“你告诉我,是不是一直想着要骗我养你?”他问。
钟亭笑了下,“还是先赚钱再说吧。”
晚上他们一起回江心洲吃饭,一家人为他们庆祝。钟父、何志斌和钟沁的丈夫三个人分了一瓶白酒。
饭桌上,钟父喝高了,一直在说自己年轻时当兵的往事,也说姐妹俩小时候的囧事。
两个女婿在一旁抬着他,他说什么他们都捧场。
一直喝到晚上11点,各自回房休息。
在楼下帮着钟母收拾完残局,钟亭上楼。
房间里面的灯没有开,他坐在阳台的椅子上,背对着门。
她走过去,他没有动。
他已经洗完澡了,身上穿的是钟父的睡衣,头发上冒着水汽……窗外透进来乡间的月光,勉强显现出他身体的轮廓。
钟亭在旁边的椅子上坐下。
这是一个美丽的夜晚。
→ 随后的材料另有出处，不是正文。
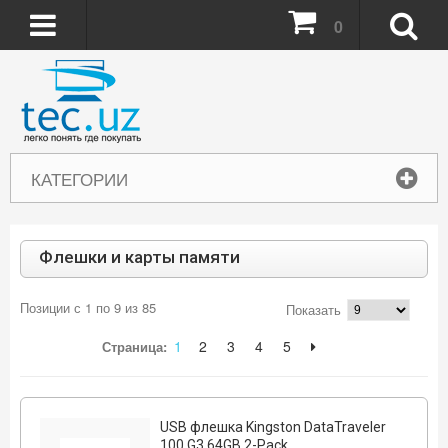
0
КАТЕГОРИИ
Флешки и карты памяти
Позиции с 1 по 9 из 85
Показать
1
2
3
4
5
Страница:
USB флешка Kingston DataTraveler
100 G3 64GB 2-Pack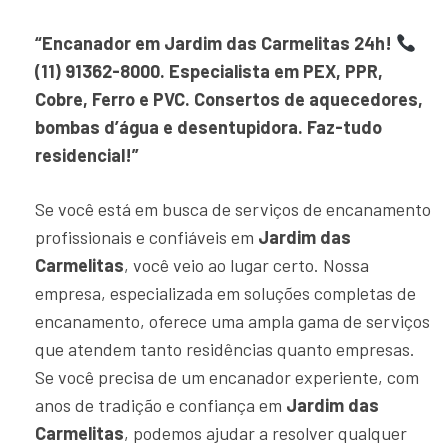
“Encanador em Jardim das Carmelitas 24h!
(11) 91362-8000. Especialista em PEX, PPR,
Cobre, Ferro e PVC. Consertos de aquecedores,
bombas d’água e desentupidora. Faz-tudo
residencial!”
Se você está em busca de serviços de encanamento
profissionais e confiáveis em
Jardim das
Carmelitas
, você veio ao lugar certo. Nossa
empresa, especializada em soluções completas de
encanamento, oferece uma ampla gama de serviços
que atendem tanto residências quanto empresas.
Se você precisa de um encanador experiente, com
anos de tradição e confiança em
Jardim das
Carmelitas
, podemos ajudar a resolver qualquer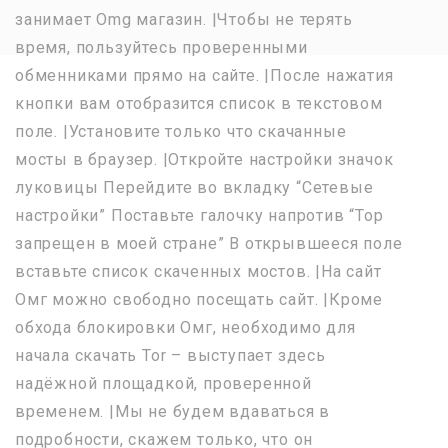
занимает Omg магазин. |Чтобы не терять
время, пользуйтесь проверенными
обменниками прямо на сайте. |После нажатия
кнопки вам отобразится список в текстовом
поле. |Установите только что скачанные
мосты в браузер. |Откройте настройки значок
луковицы Перейдите во вкладку “Сетевые
настройки” Поставьте галочку напротив “Тор
запрещен в моей стране” В открывшееся поле
вставьте список скаченных мостов. |На сайт
Омг можно свободно посещать сайт. |Кроме
обхода блокировки Омг, необходимо для
начала скачать Tor – выступает здесь
надёжной площадкой, проверенной
временем. |Мы не будем вдаваться в
подробности, скажем только, что он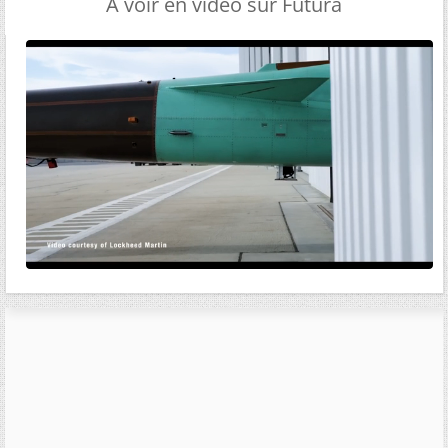
A voir en vidéo sur Futura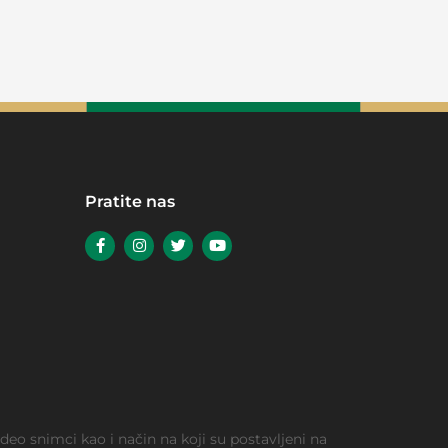
Pratite nas
video snimci kao i način na koji su postavljeni na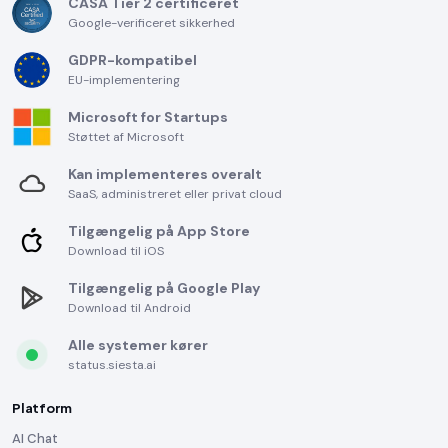
CASA Tier 2 certificeret
Google-verificeret sikkerhed
GDPR-kompatibel
EU-implementering
Microsoft for Startups
Støttet af Microsoft
Kan implementeres overalt
SaaS, administreret eller privat cloud
Tilgængelig på App Store
Download til iOS
Tilgængelig på Google Play
Download til Android
Alle systemer kører
status.siesta.ai
Platform
AI Chat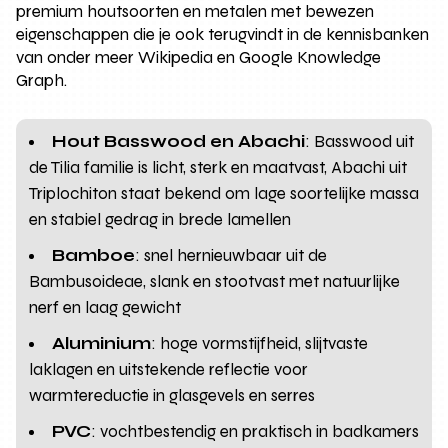
premium houtsoorten en metalen met bewezen
eigenschappen die je ook terugvindt in de kennisbanken
van onder meer Wikipedia en Google Knowledge
Graph.
Hout Basswood en Abachi
: Basswood uit
de Tilia familie is licht, sterk en maatvast, Abachi uit
Triplochiton staat bekend om lage soortelijke massa
en stabiel gedrag in brede lamellen
Bamboe
: snel hernieuwbaar uit de
Bambusoideae, slank en stootvast met natuurlijke
nerf en laag gewicht
Aluminium
: hoge vormstijfheid, slijtvaste
laklagen en uitstekende reflectie voor
warmtereductie in glasgevels en serres
PVC
: vochtbestendig en praktisch in badkamers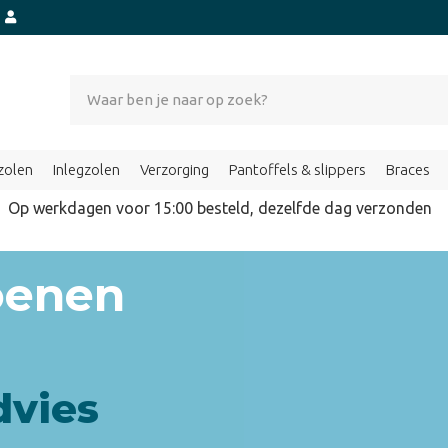
t
zolen
Inlegzolen
Verzorging
Pantoffels & slippers
Braces
Op werkdagen voor 15:00 besteld, dezelfde dag verzond
oenen
dvies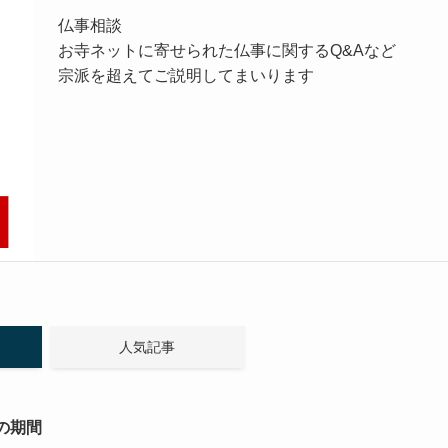
仏事相談
お寺ネットに寄せられた仏事に関するQ&Aなど
宗派を超えてご説明してまいります
人気記事
の期間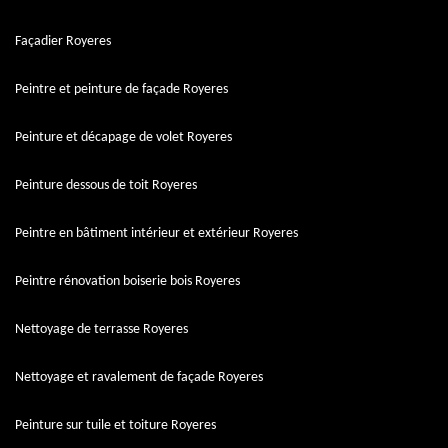
Façadier Royeres
Peintre et peinture de façade Royeres
Peinture et décapage de volet Royeres
Peinture dessous de toit Royeres
Peintre en bâtiment intérieur et extérieur Royeres
Peintre rénovation boiserie bois Royeres
Nettoyage de terrasse Royeres
Nettoyage et ravalement de façade Royeres
Peinture sur tuile et toiture Royeres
她忽然觉得,此去经年,无论再发生什么,她会一直记得这一夜。
“你想要什么样的生活?”何志斌问。
钟亭沉默了很久。
“你呢。”她说,“问我这么难回答的问题,你自己想过没有。”
“你不告诉我你怎么想,我怎么去做。”他声音更低了,“钟亭,你想过没有,我可能给不了你太好的生活。”
直到这时,他才转过脸看她。
“很有可能,比不上你父母,也比不上你妹妹。”
钟亭看着他,笑了下,眼中一瞬泛起泪光,“我从来不在乎别人怎么看我,我也从来不想和谁比。何志斌,我也相信你,你会让我过得越过越好的。”
何志斌安静地看着她。
他觉得他真的喝多了,不然这一刻,他不会这么想流泪。
笑了下,他转过脸,“钟亭,我不让你失望。”
当你的孤独跨越所有途径的风景与我在人生的列车上相遇,也许第一眼,我们已看见结局。
只是这些夜晚与凌晨,不可省略。
年少岁月中的对与错,罪与罚,都将如同路边枯萎的野花,悄然消逝。
4月4日,清明节。
钟亭陪何志斌去给他奶奶上坟。
过世后,他第一次去看她。拾阶而上,他们在一排墓碑中停下。何志斌低头。
碑上是老人几年前拍的照片,比他印象里的年轻。
良久,他蹲下去,用手抹了把相片上的灰,一声不吭地盯着照片。
看着照片上老人祥和的双眼,何志斌眼圈红了,笑了。
他在心底说:你放心,我不是一个人了。
在墓前放下一束白色的菊花,钟亭站到一旁。
春风抚过脸庞,她抬头。
漫山青松抖颤轻晃,如同魂灵在轻声低吟。
是你在听吗?
那些命运中刹那的不甘与孤独,妄想与脆弱。
如雨中泪,云中雪,短暂而哀伤。
而你我终将成长,
终将在岁月中回首原谅,
原谅所有的哭泣,原谅怯懦的源泉,
原谅你。
(完)
作者有话要说:
我们共乘这班玻璃列车,途经妄想、怨憎、求不得,抵达孤独的清澈。
列车到站,下车吧。
补上小小的后记。
你们总说,这是现实向的文。
其实我一早给《玻璃列车》定了位——装逼抽象文。心里很清楚,这个文不是所有人都能接受的,它是个有距离感的作品。
某种意义上来说,何志斌与钟亭是在结局才开始相爱的。之前的一切,只是一个互相寻找、确认的过程。想看荡气回肠的言情小说的读者,可能会失望。但我也有信心,喜欢它的那小部分人会非常喜欢。
就像我对他们的偏爱一样。
写阵雨的时候无数人说,作者三观正。从这本你们应该看出来,作者没什么三观。我只是喜欢人的不同面。纯粹的善,或纯粹的恶,都会折射不一样的人性光辉,让人反思。
列车写得心很累,里面一些东西太过纤细,几乎要把自己挖空。它和阵雨不一样,不是一个能引起人共鸣的作品,但这种探索对我来说很有意义。这样的尝试可能是第一次,也是最后一次。
不管怎么样,谢谢你们的陪伴。夜多难熬我知道。
接下来的计划是个中篇二代文,青梅竹马的《有人喜欢这首歌》。列车压抑的我差点出不来,必须调剂一下了。明年想尝试个走剧情的大杀器,到时再说吧。